Since creation of the program, FDA has granted an average of about four accelerated approvals to drugs each year, sometimes for more than one clinical indication. More than half of these indications have been shown subsequently to have clinical benefit and FDA has converted the approval from accelerated to regular. Others accelerated approval drugs are still being studied and a few have been withdrawn.
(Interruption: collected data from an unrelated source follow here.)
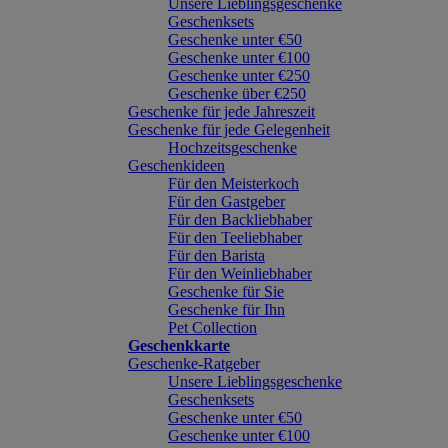
Unsere Lieblingsgeschenke
Geschenksets
Geschenke unter €50
Geschenke unter €100
Geschenke unter €250
Geschenke über €250
Geschenke für jede Jahreszeit
Geschenke für jede Gelegenheit
Hochzeitsgeschenke
Geschenkideen
Für den Meisterkoch
Für den Gastgeber
Für den Backliebhaber
Für den Teeliebhaber
Für den Barista
Für den Weinliebhaber
Geschenke für Sie
Geschenke für Ihn
Pet Collection
Geschenkkarte
Geschenke-Ratgeber
Unsere Lieblingsgeschenke
Geschenksets
Geschenke unter €50
Geschenke unter €100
FDA has itself shown interest in moving beyond accelerated approval. Early this fall, FDA released a report, Driving Biomedical Innovation: Initiatives to Improve Products for Patients. In a section entitled “Expedited Drug Development Pathway,” the agency observes:
Sometimes during the development of a new drug to treat a serious or life-threatening disease that has few therapeutic options, the new treatment performs much better than standard-of-care in the early trials. While there is general agreement that such a drug should be developed quickly, there is not a common understanding of how to appropriately speed up development while simultaneously gathering adequate evidence about the performance of the product.
FDA envisions a series of meeting with stakeholders to develop this concept and answer a number of difficult questions about the nature of a new pathway and how it could be implemented.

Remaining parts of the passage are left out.